When Apache receives a request for a resource, there is a phase during which Apache maps the URL to either an actual file on the server, or to some resource. A <Location>
section defines a mapping from a URL to some non-file resource. And, as with the other Match
directives, <LocationMatch>
maps from a URL pattern to a resource.
The resource can be just about anything, but generally it will be a handler of some variety. A handler is an action that is to be taken when particular files, types of file, or particular URLs, are called. Some handlers are part of the core server, and others are included in modules.
Handlers will be discussed in detail in Chapter 14, “Handlers and Filters.”
When multiple Web sites, with different hostnames, are served from one Web server machine, they are referred to as virtual hosts. Chapter 7 is dedicated entirely to virtual hosts, so we'll just say that directives enclosed in a <VirtualHost>
section apply only to documents served from that virtual host.
Lines beginning with the hash character (#) are comments, and are completely ignored by Apache when it reads through the configuration file on server restart.
Note that the line must begin with the hash. You can't start a comment mid line.

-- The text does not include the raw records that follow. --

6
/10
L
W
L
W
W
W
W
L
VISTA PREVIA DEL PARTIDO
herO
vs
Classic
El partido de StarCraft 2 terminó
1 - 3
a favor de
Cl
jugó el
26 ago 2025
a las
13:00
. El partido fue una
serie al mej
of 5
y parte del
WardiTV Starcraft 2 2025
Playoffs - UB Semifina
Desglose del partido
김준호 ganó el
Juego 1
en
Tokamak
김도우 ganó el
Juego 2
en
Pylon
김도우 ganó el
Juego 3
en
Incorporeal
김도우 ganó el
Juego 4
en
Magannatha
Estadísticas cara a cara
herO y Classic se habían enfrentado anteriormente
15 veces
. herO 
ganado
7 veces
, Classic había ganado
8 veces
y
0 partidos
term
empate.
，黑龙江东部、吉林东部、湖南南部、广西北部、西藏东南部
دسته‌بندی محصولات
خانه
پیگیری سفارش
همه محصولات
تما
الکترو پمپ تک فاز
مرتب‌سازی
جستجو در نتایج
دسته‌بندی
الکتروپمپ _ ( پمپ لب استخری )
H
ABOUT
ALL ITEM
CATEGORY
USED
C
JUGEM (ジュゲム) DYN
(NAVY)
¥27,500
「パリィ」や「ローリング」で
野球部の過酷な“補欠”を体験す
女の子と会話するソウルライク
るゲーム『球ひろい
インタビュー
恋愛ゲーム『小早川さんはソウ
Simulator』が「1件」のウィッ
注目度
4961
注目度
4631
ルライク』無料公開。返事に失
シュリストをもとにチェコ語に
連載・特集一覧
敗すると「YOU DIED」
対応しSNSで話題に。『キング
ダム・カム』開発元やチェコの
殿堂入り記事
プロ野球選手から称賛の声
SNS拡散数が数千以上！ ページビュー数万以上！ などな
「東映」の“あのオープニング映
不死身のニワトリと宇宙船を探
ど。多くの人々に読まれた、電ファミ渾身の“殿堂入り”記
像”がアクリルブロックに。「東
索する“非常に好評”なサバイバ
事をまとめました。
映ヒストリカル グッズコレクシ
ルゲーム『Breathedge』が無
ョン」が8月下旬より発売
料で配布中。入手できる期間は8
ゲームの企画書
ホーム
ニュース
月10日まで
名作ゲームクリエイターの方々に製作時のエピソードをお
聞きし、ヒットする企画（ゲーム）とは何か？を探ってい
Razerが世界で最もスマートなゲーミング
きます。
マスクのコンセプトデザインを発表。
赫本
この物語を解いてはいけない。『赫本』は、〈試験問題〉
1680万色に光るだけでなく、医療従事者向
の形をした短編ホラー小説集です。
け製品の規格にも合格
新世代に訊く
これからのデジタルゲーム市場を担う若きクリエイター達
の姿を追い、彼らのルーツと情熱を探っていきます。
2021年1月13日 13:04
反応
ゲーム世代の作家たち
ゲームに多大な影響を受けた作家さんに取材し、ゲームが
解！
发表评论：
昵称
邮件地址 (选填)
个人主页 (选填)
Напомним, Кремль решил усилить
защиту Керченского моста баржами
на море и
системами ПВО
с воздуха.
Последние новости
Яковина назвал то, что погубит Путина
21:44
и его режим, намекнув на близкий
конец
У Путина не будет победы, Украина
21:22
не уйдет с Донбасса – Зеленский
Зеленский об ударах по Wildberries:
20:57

The default configuration file that comes with Apache is very heavily commented. Many beginning Apache users find that they can configure their server just by looking at the comments in that file and making changes based on the recommendations outlined there. All the basic directives are discussed, with examples and default settings, right in the comments.
As a result of this, the default configuration file is rather large, and nearly half of it is comments. That can be a little frustrating for an experienced user who already knows what he's looking for but has to scroll through dozens of lines of comments.
When you make configuration changes, it's a good idea to add comments explaining what the configuration is for, when it was made, and who made it. This will help you to remember, when you look back at the file several months later, why you were doing it.
It is also a very good idea to put your configuration file into some sort of revision management system, such as CVS
, so that you can track changes, and undo them if they have undesirable effects.
There are a variety of different circumstances in which you would want to load your configuration from somewhere other than your main server configuration file. If, for example, you are testing a different configuration, but don't want to overwrite your existing configuration file, you might want to maintain multiple config files, and switch among them.
You can do this with the -f
flag when you start Apache:
/usr/local/apache/bin/httpd -f /path/to/alternate/apache.conf
Note that the specified configuration file is loaded in place of your regular configuration file, and therefore must specify a complete configuration.
apachectl
is not aware of what configuration file you have loaded, nor does it allow you to pick an alternate configuration file. So if you apachectl restart
when you are running with an alternate configuration file, Apache will be restarted with the default configuration file, rather than the one that was specified by -f
.
Apache reads your configuration files only on server startup. This means that when you make changes to your configuration file, they do not take affect right away, but only when you restart the server. This gives you a chance to test your changes before putting them into production.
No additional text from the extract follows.